◆ WHAT NEEDS TO BE DONE ◆
Take the line that has "The height and width of the screenshot is (1855, 1024)." and all the lines that come after it in the records, and write them out again exactly. Add no other line.

◆ INPUT DATA ◆
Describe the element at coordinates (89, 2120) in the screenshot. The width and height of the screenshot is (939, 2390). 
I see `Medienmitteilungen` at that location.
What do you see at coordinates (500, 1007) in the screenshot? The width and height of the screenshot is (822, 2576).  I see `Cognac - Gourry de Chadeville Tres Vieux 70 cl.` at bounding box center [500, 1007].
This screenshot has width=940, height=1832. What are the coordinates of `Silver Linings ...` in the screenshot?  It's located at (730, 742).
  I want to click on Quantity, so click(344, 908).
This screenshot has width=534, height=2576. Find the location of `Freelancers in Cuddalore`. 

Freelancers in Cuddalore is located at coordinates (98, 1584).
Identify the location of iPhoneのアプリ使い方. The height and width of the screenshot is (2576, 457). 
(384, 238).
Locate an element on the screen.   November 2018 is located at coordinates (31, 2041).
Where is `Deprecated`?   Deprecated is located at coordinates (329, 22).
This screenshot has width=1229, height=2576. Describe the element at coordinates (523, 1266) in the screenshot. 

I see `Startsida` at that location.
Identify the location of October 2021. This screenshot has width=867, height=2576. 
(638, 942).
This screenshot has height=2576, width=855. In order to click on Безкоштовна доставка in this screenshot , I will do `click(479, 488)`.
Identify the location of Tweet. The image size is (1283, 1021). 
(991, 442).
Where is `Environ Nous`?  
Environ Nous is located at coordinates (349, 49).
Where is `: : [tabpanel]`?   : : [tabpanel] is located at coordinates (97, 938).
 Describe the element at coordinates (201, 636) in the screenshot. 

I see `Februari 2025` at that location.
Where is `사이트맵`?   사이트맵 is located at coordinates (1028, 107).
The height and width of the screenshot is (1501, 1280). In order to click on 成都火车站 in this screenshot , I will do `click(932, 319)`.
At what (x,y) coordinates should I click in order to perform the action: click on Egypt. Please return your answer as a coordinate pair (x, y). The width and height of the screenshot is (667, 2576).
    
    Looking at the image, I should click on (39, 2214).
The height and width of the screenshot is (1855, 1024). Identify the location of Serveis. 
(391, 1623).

◆ WRITTEN RESPONSE ◆
The height and width of the screenshot is (1855, 1024). Identify the location of Serveis. 
(391, 1623).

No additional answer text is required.